The Arkansas 90th General Assembly is over, and Representative Collins' HB 1077, the bill to put guns on our college campuses, was never heard by the Senate Judiciary Committee after it left the House Education Committee, heavily amended.
So for the next two years, the Boards of Trustees will meet and vote whether or not to opt out of Act 226, the law already on the books that allows guns on our campuses. For the past two years, the Boards of Trustees have unanimously voted to opt out of the law, and we hope this united opposition continues.
It was an unpopular bill, and the affected constituency—faculty, staff, students, administrators—were united in opposition to it.
On the front lines, though, we had some very brave, articulate, and dedicated legislators from both sides of the aisle who not only listened to us, but acted, both publicly and privately, to keep our campuses safe. To them, we owe the greatest debt of gratitude.
And it's unproductive, in my opinion, to adopt what Martin Luther King, Jr. called the "victor's psychology." Better to say that just for a moment in the early months of 2015, with a concerted community effort, there was just enough sanity to go around, to tip the scales, just a bit, in our favor.

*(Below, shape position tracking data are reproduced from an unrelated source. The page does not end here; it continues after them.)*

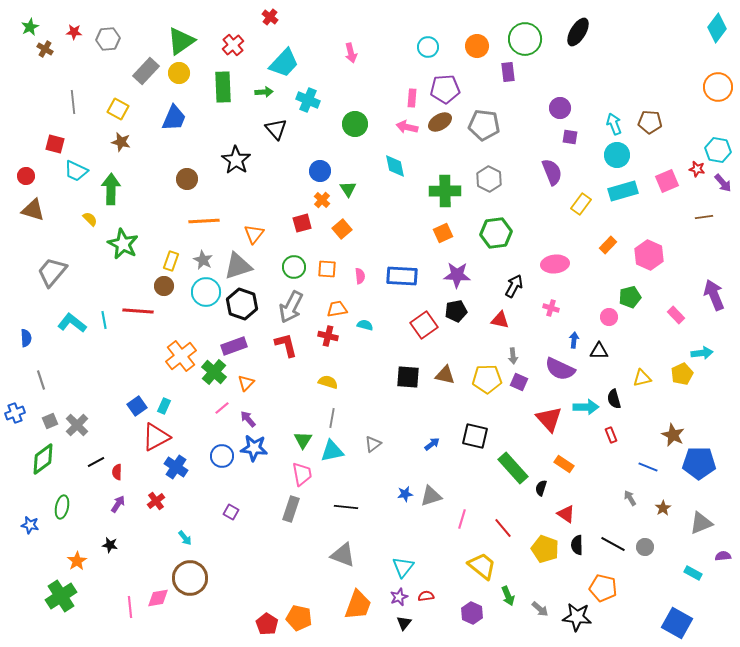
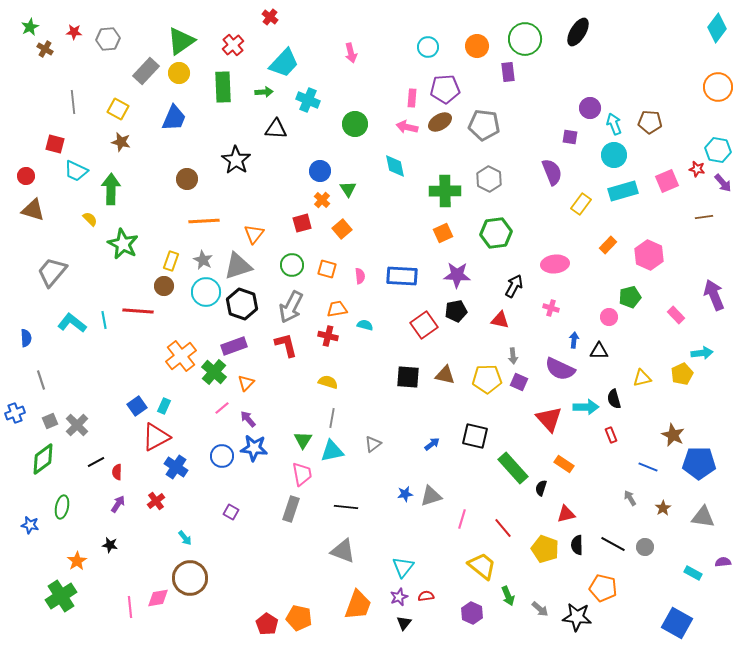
purple circle at (560, 108): moved 30 px right
black triangle at (276, 129): rotated 45 degrees counterclockwise
cyan circle at (617, 155): moved 3 px left
green circle at (294, 267): moved 2 px left, 2 px up
orange square at (327, 269): rotated 12 degrees clockwise
red triangle at (566, 514): rotated 48 degrees counterclockwise
gray triangle at (701, 523): moved 2 px right, 6 px up; rotated 30 degrees clockwise
gray triangle at (343, 555): moved 4 px up
purple semicircle at (723, 556): moved 6 px down
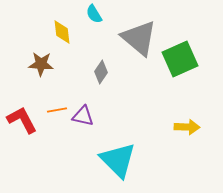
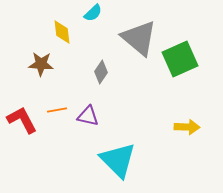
cyan semicircle: moved 1 px left, 1 px up; rotated 102 degrees counterclockwise
purple triangle: moved 5 px right
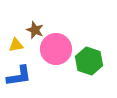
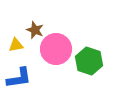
blue L-shape: moved 2 px down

I'm not sure why that sanity arose, whether it has any staying power, and whether we fully understand what processes—political, social, psychological—gave rise to it, but I can say this: I greatly appreciate your support, encouragement, and dedication to keeping our campuses gun-free.
And this too: without your help, I am certain that those scales would not have tipped.
Over the next two years, I have some general plans for keeping our campuses within this realm of sanity, and as I develop them, I will keep you all informed and depend upon you for your advice and direction.
For now, though, I'll give your inbox a rest.
But thanks again. Your support was sustaining. And it clearly mattered.